Keone's Story
Somewhere along a tumultuous and redeeming life path consisting of residential burglaries, a 5 ½-year prison sentence and a successful assimilation back into society, Keone found himself and Seattle Goodwill.
Today Keone has built a sterling reputation as a hard worker and standout manager at the signs and barricade company he works for. But earning a family-living wage as a productive member of society wasn’t always Keone’s way.
“What got me in was I was a drug addict doing all the things that come with being a drug addict—robbing, stealing, doing underhanded stuff. I wasn’t always like that. I just got hooked on drugs and then everything else went with it.”
Keone alienated the people he cared about, lost his friends, his family and felt like he had nothing to lose when he began making the decisions that landed him at the Monroe Correctional Facility for more than half a decade.
Although Keone had made some poor choices, he hadn’t always been that way, and two years into his sentence, with the urging of his grandmother and grandfather, he became determined to turn his life around.
“I thought, ‘All right, let’s get a GED. Let’s go get this done,’” Keone said. “I didn’t really make a list.
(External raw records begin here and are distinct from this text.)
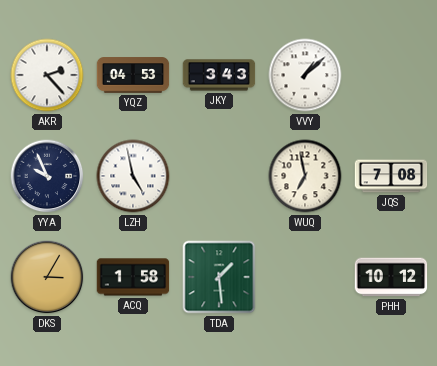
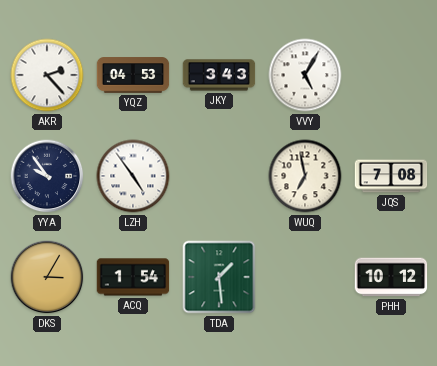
VVY: 1:08 -> 5:05
YYA: 9:56 -> 9:54
LZH: 4:58 -> 4:54
ACQ: 1:58 -> 1:54
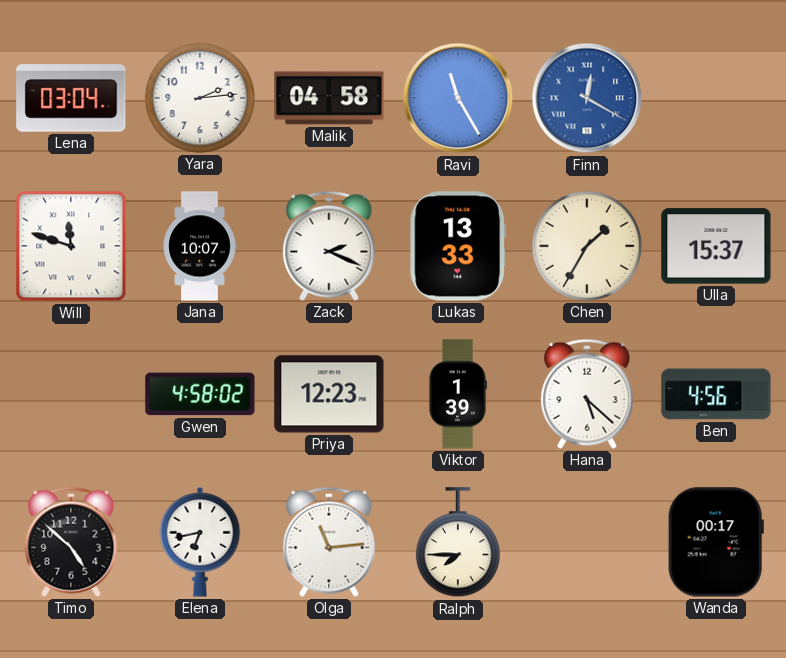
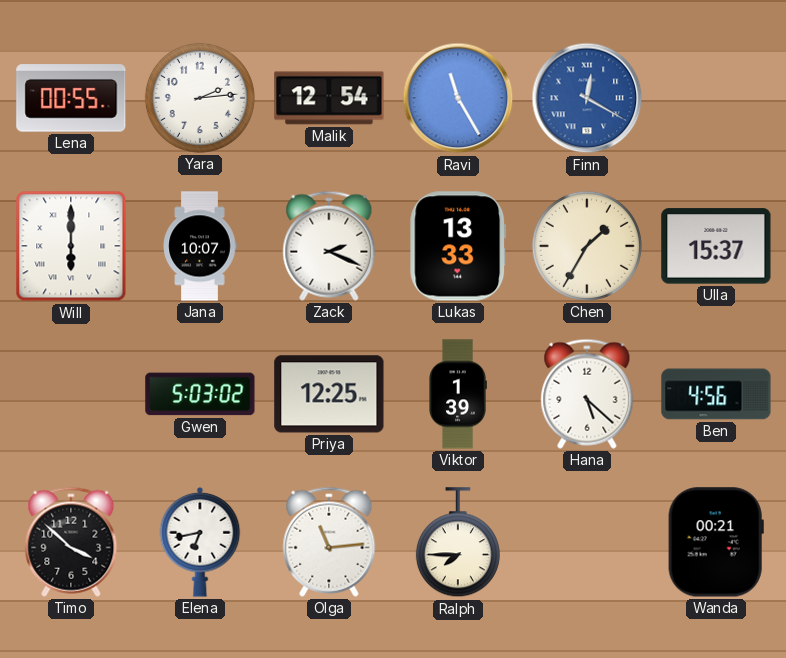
Lena: 03:04 -> 00:55
Malik: 04:58 -> 12:54
Will: 11:48 -> 6:00
Gwen: 4:58 -> 5:03
Priya: 12:23 -> 12:25
Timo: 4:52 -> 3:52
Wanda: 00:17 -> 00:21
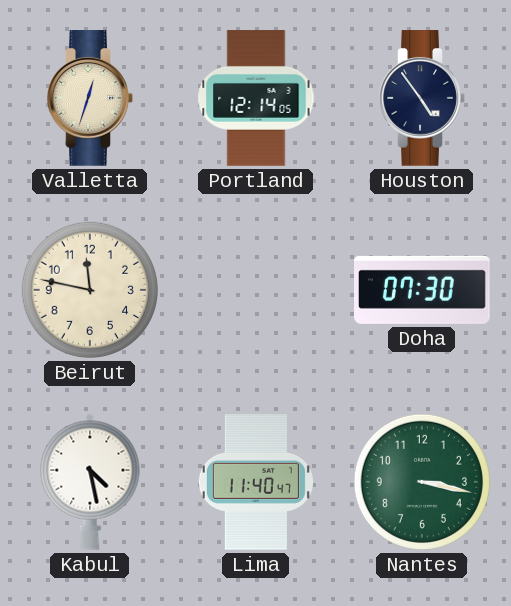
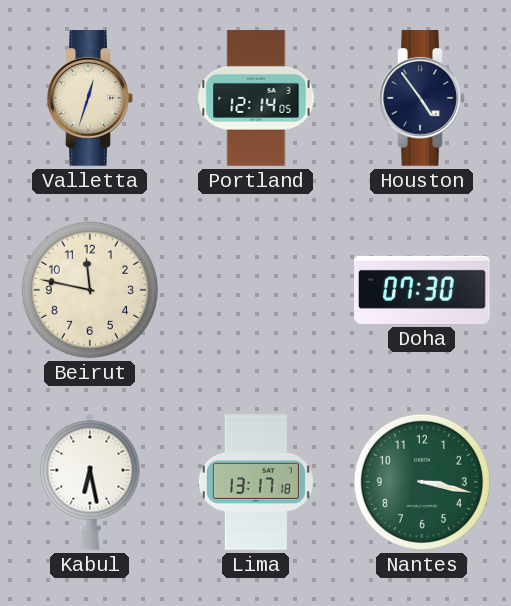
Kabul: 4:28 -> 6:28
Lima: 11:40 -> 13:17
I just knew in my head to get this and this and this done. I just got everything done there that they offered. Then I moved facilities to the camp where I could go outside and work.”
That’s where Keone found solace in wastewater treatment. Determined to make a life for himself upon his release and playing off his previous work as a pipe layer, Keone immersed himself in learning everything wastewater. He obtained books and began teaching class sessions to 30-40 inmates every six months. He even got certified through the Washington State Department of Ecology.
But with months before his release, Keone found one more beneficial course that would ensure he was prepared for integration back into society. He decided to take Goodwill’s New Connections class, which prepares inmates for a successful transition into the job market.
“It gave me another perspective to look at,” said Keone of New Connections. “I’m looking at it like I’m getting out with a one-track mind like, ‘I got to make money, I got to do good.’ Another perspective comes in. It’s not my perspective or my family’s, it’s a perspective of someone who is actually like, ‘Look, this is what employers are looking for.’”
Keone was determined to change his life when he joined Goodwill’s New Connections class, but the program made him think how he was going to accomplish that.
“The overlying thing was just that somebody else cared,” he said. “Someone else is coming in here and volunteering their time and care enough to help others along.”
And Keone was able to pay that thinking forward when he recently hosted a hiring event at South Everett’s Job Training and Education (JTE) Center. Since leaving prison he joined his fiancé’s fathers’ company and works as a successful sales manager.
“I want to give somebody a shot that nobody else will give a shot to,” Keone said. “So I feel like if I’m in the position to give somebody a shot that somebody gave me, I feel like it’s my duty.”